Eddie Mathews led the
National League in
walks four times.
The Dodgers, however, fielded a remarkable team. MVP Roy Campanella had a .312 batting average, 41 homers, and a league-high 142 RBI. Duke Snider added a .336 average, 42 homers, and 126 RBI. It was the first time in National League history two players from the same team belted 40 or more home runs. The Dodger attack didn’t end there. Carl Furillo won the batting title with a .344 average; Jackie Robinson hit .329 with 95 RBI; Gil Hodges hit .302 with 31 homers and 122 RBI; and second baseman Junior Gilliam was named Rookie of the Year.
Brooklyn won a club-record 105 games, becoming the first team to repeat in the National League since the 1944 Cardinals. Awaiting the powerhouse Dodgers in the World Series were the dreaded Yankees, who had a fine season themselves in the American League. New York won nine of its first 11 games, triumphed in 18 straight in May (one win shy of the American League record set by the White Sox in 1906), and took the pennant by 8-1/2 games over Cleveland with a 99-52 record. Casey Stengel became the first to manage five consecutive flag-winners. He did so with a sharp pitching staff.

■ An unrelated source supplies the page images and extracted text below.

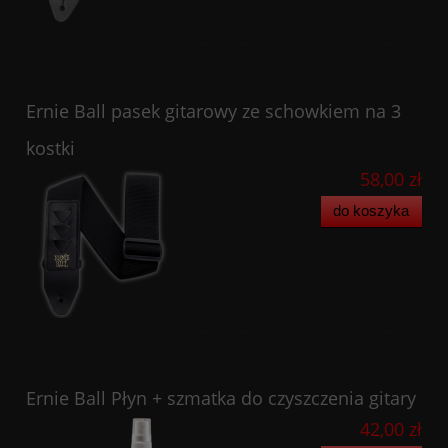
Ernie Ball pasek gitarowy ze schowkiem na 3
kostki
58,00 zł
do koszyka
Ernie Ball Płyn + szmatka do czyszczenia gitary
42,00 zł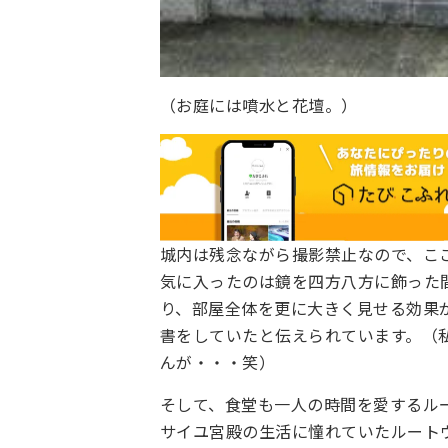
（お庭には噴水と花壇。）
城内は残念ながら撮影禁止なので、こ
気に入ったのは鏡を四方八方に飾った
り、部屋全体を更に大きく見せる効果
書をしていたと伝えられています。（
んが・・・笑）
そして、食堂も一人の時間を愛するル
サイユ宮殿の生活に憧れていたルート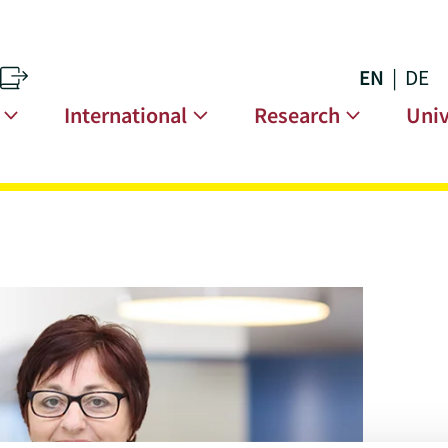
EN
DE
s
n
International
Research
Univ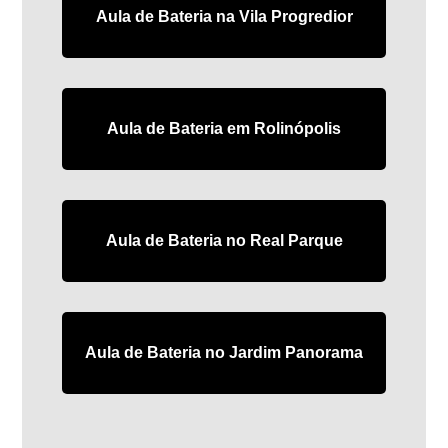
Aula de Bateria na Vila Progredior
Aula de Bateria em Rolinópolis
Aula de Bateria no Real Parque
Aula de Bateria no Jardim Panorama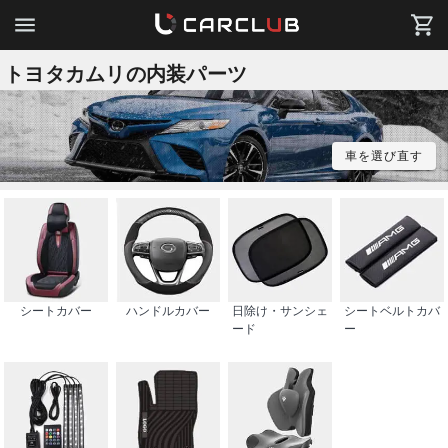
トヨタカムリの内装パーツ
車を選び直す
シートカバー
ハンドルカバー
日除け・サンシェ
シートベルトカバ
ード
ー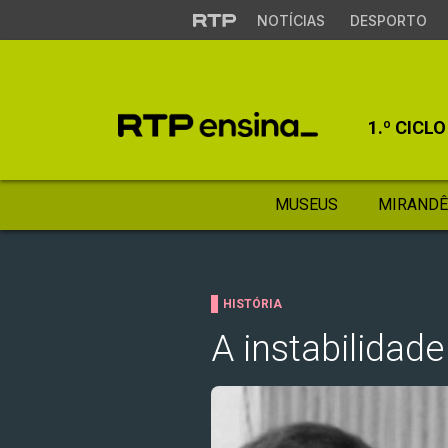
NOTÍCIAS
DESPORTO
1.º CICLO
MUSEUS
MIRANDÊ
HISTÓRIA
A instabilidade 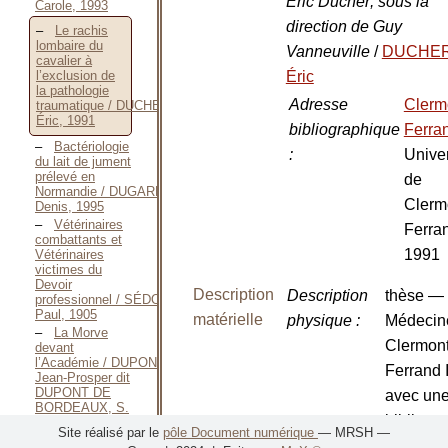
Éric Ducher; sous la
Carole, 1993
direction de Guy
Le rachis
lombaire du
Vanneuville
/
DUCHE
cavalier à
Éric
l’exclusion de
la pathologie
Adresse
Clerm
traumatique / DUCHER
Éric, 1991
bibliographique
Ferra
Bactériologie
:
Univer
du lait de jument
prélevé en
de
Normandie / DUGARDIN
Clerm
Denis, 1995
Vétérinaires
Ferran
combattants et
1991
Vétérinaires
victimes du
Devoir
Description
Description
thèse —
professionnel / SÉDON
Paul, 1905
matérielle
physique
:
Médecin
La Morve
Clermont
devant
l’Académie / DUPONT
Ferrand I
Jean-Prosper dit
DUPONT DE
avec un
BORDEAUX, S.
bibliogr
D. [1861]
Site réalisé par le
pôle Document numérique
— MRSH —
Les
Nombre de
1 vol.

Twenty-four-year-old Whitey Ford returned from two years of military service to win 18 games, and Eddie Lopat led the league with a 2.43 ERA. Along with Allie Reynolds (38 years old), Vic Raschi (34), and Johnny Sain (35), the five hurlers combined for a 74-30 record. The hitting was strong as well. Yogi Berra racked up 27 home runs and 108 RBI, and Mickey Mantle clubbed 21 roundtrippers, including a 565-foot mammoth shot off Chuck Stobbs in Washington.
The Yankees were not the only story in the American League, however. Cleveland’s Al Rosen won the MVP Award after leading the junior circuit in home runs (43) and RBI (145) and finishing second in batting at .336. Bobo Holloman of the Browns hurled a no-hitter in his first major league start on May 6; with a 3-7 record in July, however, he was optioned to the minors, never to return to the bigs. Despite having a roster that boasted the batting champ (Mickey Vernon with a .337 average) and the pitcher with the most wins (Bob Porterfield with 22 victories), Washington placed fifth.
New York took a two-game lead in the World Series, winning game two on Mantle’s two-run homer in the bottom of the eighth. The Dodgers fought back, winning the next games 3-2 and 7-3, but Mantle’s grand slam won game five for the Yankees.
In game six, Brooklyn tied the score three-all with two runs in the top of the ninth. But Billy Martin’s 12th hit of the Series-he finished with two homers, eight RBI, and a .500 average-scored Hank Bauer in the bottom of the inning to give the Yankees an all-time record fifth consecutive World Championship.